It is 80 years since the liberation of Auschwitz. That means it won’t be long before all the people who lived through the Holocaust are gone. It is now left to those who weren’t there – such as the historian Simon Schama, born in London two weeks after the liberation – to ensure it is never forgotten or misremembered, and to preserve its lessons for future generations.
But how to go about it? In his new show, one of Schama’s main methods is to unflinchingly relive the depravity. The Road to Auschwitz holds you in its grip and forces you to absorb the details. We hear of Jewish people being murdered using high-pressure water hoses. We see photographs of the cramped, repellent ghettoes, in which they were starved until they resembled walking skeletons as children froze to death in the streets. We see the piles of shrivelled corpses in Auschwitz. We hear that the slaughter was so prolific that the camp’s purpose-built crematoriums became clogged with fat; in Schama’s words, “the furnaces were gagging”. An inmate of Auschwitz – who buried his testimony in the ground before he perished – describes the burning of corpses: the skin blisters and bursts in seconds, the stomach explodes, blue flames come out from the eye sockets, the head burns longest.
Told in this way, the Holocaust will never not be shocking to the point of utter incomprehensibility.
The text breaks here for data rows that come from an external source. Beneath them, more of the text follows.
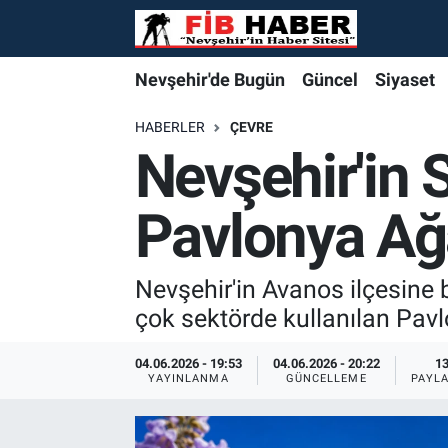
Foto Galeri
Nevşehir'de Bugün
Nevşehir'de Bugün
Nevşehir'de Bugün
Nöbetçi Eczaneler
Nevşehir'de Bugün
Güncel
Siyaset
Video
Güncel
Güncel
Güncel
Hava Durumu
HABERLER
ÇEVRE
Nevşehir'in S
Yazarlar
Siyaset
Siyaset
Siyaset
Trafik Durumu
Pavlonya Ağa
Özel Haber
Özel Haber
Özel Haber
Süper Lig Puan Durumu ve Fikstür
Turizm
Turizm
Turizm
Tüm Manşetler
Nevşehir'in Avanos ilçesine 
çok sektörde kullanılan Pavlo
Ekonomi
Ekonomi
Ekonomi
Son Dakika Haberleri
04.06.2026 - 19:53
04.06.2026 - 20:22
1
YAYINLANMA
GÜNCELLEME
PAYL
Spor
Spor
Spor
Haber Arşivi
Yaşam
Gündem
Gündem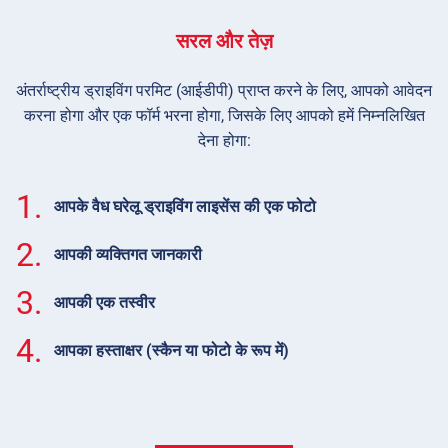
सरल और तेज़
अंतर्राष्ट्रीय ड्राइविंग परमिट (आईडीपी) प्राप्त करने के लिए, आपको आवेदन
करना होगा और एक फॉर्म भरना होगा, जिसके लिए आपको हमें निम्नलिखित
देना होगा:
1.
आपके वैध घरेलू ड्राइविंग लाइसेंस की एक फोटो
2.
आपकी व्यक्तिगत जानकारी
3.
आपकी एक तस्वीर
4.
आपका हस्ताक्षर (स्कैन या फोटो के रूप में)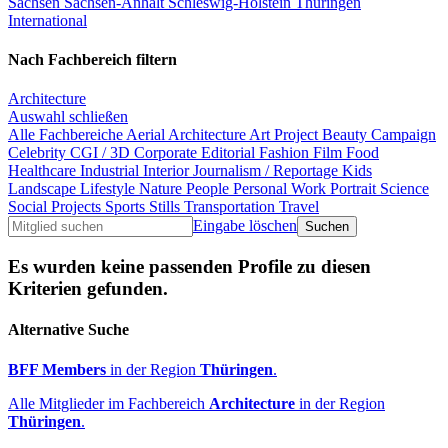
Sachsen
Sachsen-Anhalt
Schleswig-Holstein
Thüringen
International
Nach Fachbereich filtern
Architecture
Auswahl schließen
Alle Fachbereiche
Aerial
Architecture
Art Project
Beauty
Campaign
Celebrity
CGI / 3D
Corporate
Editorial
Fashion
Film
Food
Healthcare
Industrial
Interior
Journalism / Reportage
Kids
Landscape
Lifestyle
Nature
People
Personal Work
Portrait
Science
Social Projects
Sports
Stills
Transportation
Travel
Eingabe löschen
Es wurden keine passenden Profile zu diesen
Kriterien gefunden.
Alternative Suche
BFF Members
in der Region
Thüringen
.
Alle Mitglieder im Fachbereich
Architecture
in der Region
Thüringen
.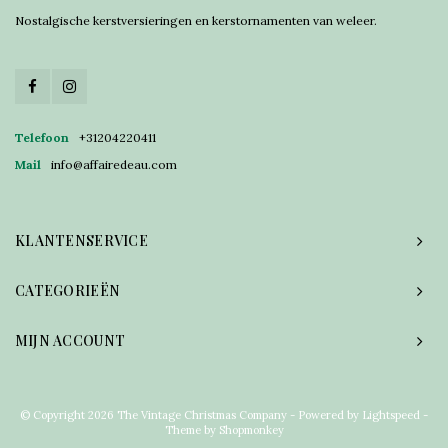
Nostalgische kerstversieringen en kerstornamenten van weleer.
Telefoon
+31204220411
Mail
info@affairedeau.com
KLANTENSERVICE
CATEGORIEËN
MIJN ACCOUNT
© Copyright 2026 The Vintage Christmas Company - Powered by
Lightspeed
-
Theme by
Shopmonkey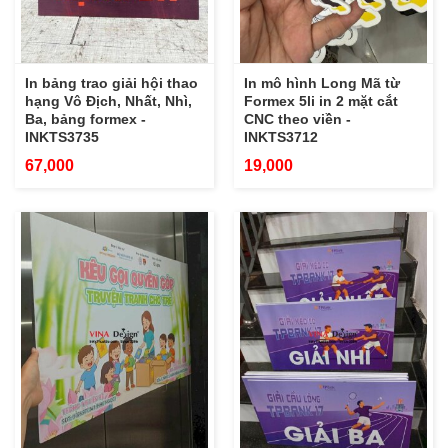
In bảng trao giải hội thao
In mô hình Long Mã từ
hạng Vô Địch, Nhất, Nhì,
Formex 5li in 2 mặt cắt
Ba, bảng formex -
CNC theo viền -
INKTS3735
INKTS3712
67,000
19,000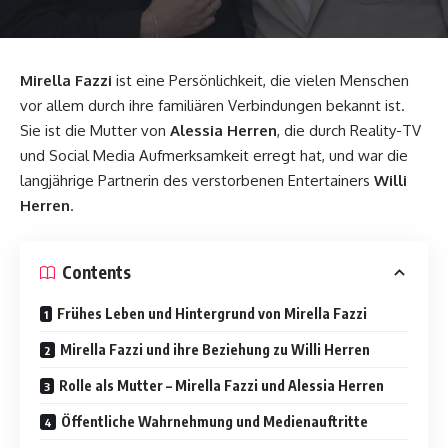
Mirella Fazzi
ist eine Persönlichkeit, die vielen Menschen
vor allem durch ihre familiären Verbindungen bekannt ist.
Sie ist die Mutter von
Alessia Herren
, die durch Reality-TV
und Social Media Aufmerksamkeit erregt hat, und war die
langjährige Partnerin des verstorbenen Entertainers
Willi
Herren
.
Contents
Frühes Leben und Hintergrund von Mirella Fazzi
Mirella Fazzi und ihre Beziehung zu Willi Herren
Rolle als Mutter – Mirella Fazzi und Alessia Herren
Öffentliche Wahrnehmung und Medienauftritte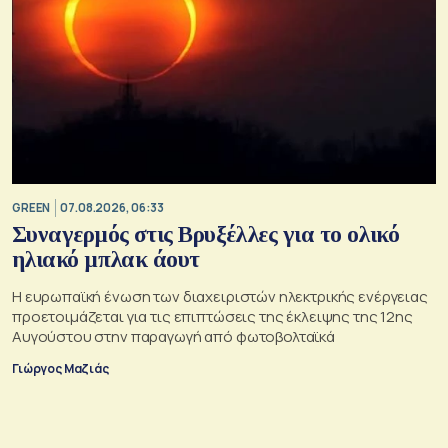
GREEN
07.08.2026, 06:33
Συναγερμός στις Βρυξέλλες για το ολικό
ηλιακό μπλακ άουτ
Η ευρωπαϊκή ένωση των διαχειριστών ηλεκτρικής ενέργειας
προετοιμάζεται για τις επιπτώσεις της έκλειψης της 12ης
Αυγούστου στην παραγωγή από φωτοβολταϊκά
Γιώργος Μαζιάς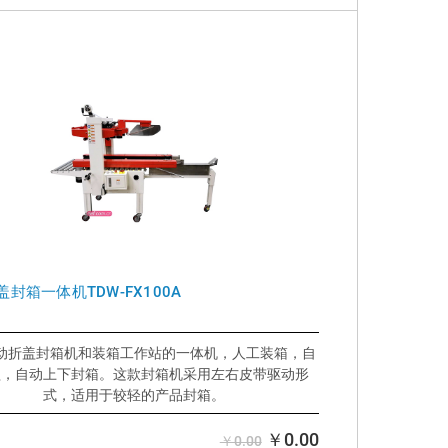
封箱一体机TDW-FX100A
动折盖封箱机和装箱工作站的一体机，人工装箱，自
盖，自动上下封箱。这款封箱机采用左右皮带驱动形
式，适用于较轻的产品封箱。
好处：
>节省空间尺寸，装箱和封箱一站式作业
￥0.00
￥0.00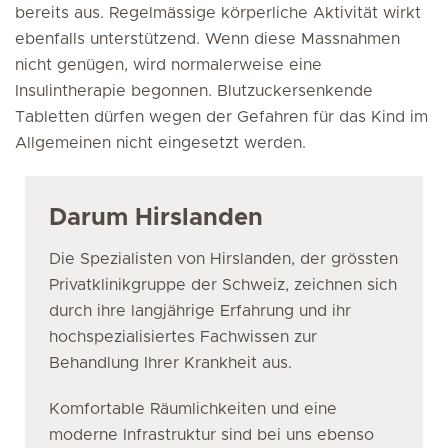
bereits aus. Regelmässige körperliche Aktivität wirkt
ebenfalls unterstützend. Wenn diese Massnahmen
nicht genügen, wird normalerweise eine
Insulintherapie begonnen. Blutzuckersenkende
Tabletten dürfen wegen der Gefahren für das Kind im
Allgemeinen nicht eingesetzt werden.
Darum Hirslanden
Die Spezialisten von Hirslanden, der grössten
Privatklinikgruppe der Schweiz, zeichnen sich
durch ihre langjährige Erfahrung und ihr
hochspezialisiertes Fachwissen zur
Behandlung Ihrer Krankheit aus.
Komfortable Räumlichkeiten und eine
moderne Infrastruktur sind bei uns ebenso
But The Road to Auschwitz is also concerned with how the murder of Jewish people on an industrial scale was tolerated by Europe as a whole. This is not a journey back to the advent of antisemitism (that was a subject for Schama’s 2013 series, The Story of the Jews), although centuries of hatred obviously played a key role. Instead, Schama returns to the early years of the second world war.
First, he visits Kaunas in Lithuania, occupied by Germany in 1941. There, a local rabbi was decapitated before Jews were killed in the town centre as their neighbours watched. A local film-maker has spent decades interviewing witnesses, including a man who remembers crying at the spectacle as a child – because he couldn’t get a clear view. In footage seemingly from the 1990s, a woman shows off her gold tooth, which was wrenched from the mouth of a Jewish person. She seems to be repressing a smile.
Lithuania was a test case for the Nazis – it proved, we hear, that there was a voracious appetite for the murder of Jews. The allies knew what the Nazis were doing in eastern Europe, but believed it could never happen in “tolerant” Britain. This is one misapprehension that still needs to be corrected, and by examining how the Holocaust took hold in the Netherlands – which had hitherto been the safest place in Europe for Jews – Schama lands on an extremely effective way of doing so. Initially, the Dutch deplored German antisemitism, “doffing their hats” to those forced to wear yellow stars and putting them at the front of queues. They even staged a widespread strike against their persecution. In the end, it didn’t make any difference: the public became fearful of their new overlords and 75% of Dutch Jews were murdered. The moral is simple: no country is immune to the forces of fascism.
Yet there are moments in this documentary when the very act of remembering the Holocaust feels hopelessly complicated. Schama’s decision to retell it via graphic depictions of the violence and horror does an important job: it ensures the Holocaust continues to rank as one of the very worst events in human history. However, the events in the Netherlands suggest the power of sympathy is negligible. Rather than naked fear or a vicarious sense of personal trauma, “pity is what others [who] aren’t Jews feel” about the Holocaust, says Schama, standing on the site of Auschwitz for the first time in his life. “Screw the pity.”
What should go in its place is a question this programme doesn’t answer, unless you count a close synonym. Schama spends much of this documentary bumping up against the limits of language when attempting to articulate his response to the atrocity; “deeply distressing” is sometimes the best English can do. He gives the final word to the Holocaust survivor Marian Turski, who died in February this year. “Evil comes step by step,” says Turski. “And therefore you shouldn’t be indifferent. Let’s start with reducing hatred.” He reads from a poem: “The most important thing is compassion. Its absence dehumanises.” Pity, compassion, sympathy: they can’t fight fascism alone – but a world without them doesn’t bear thinking about.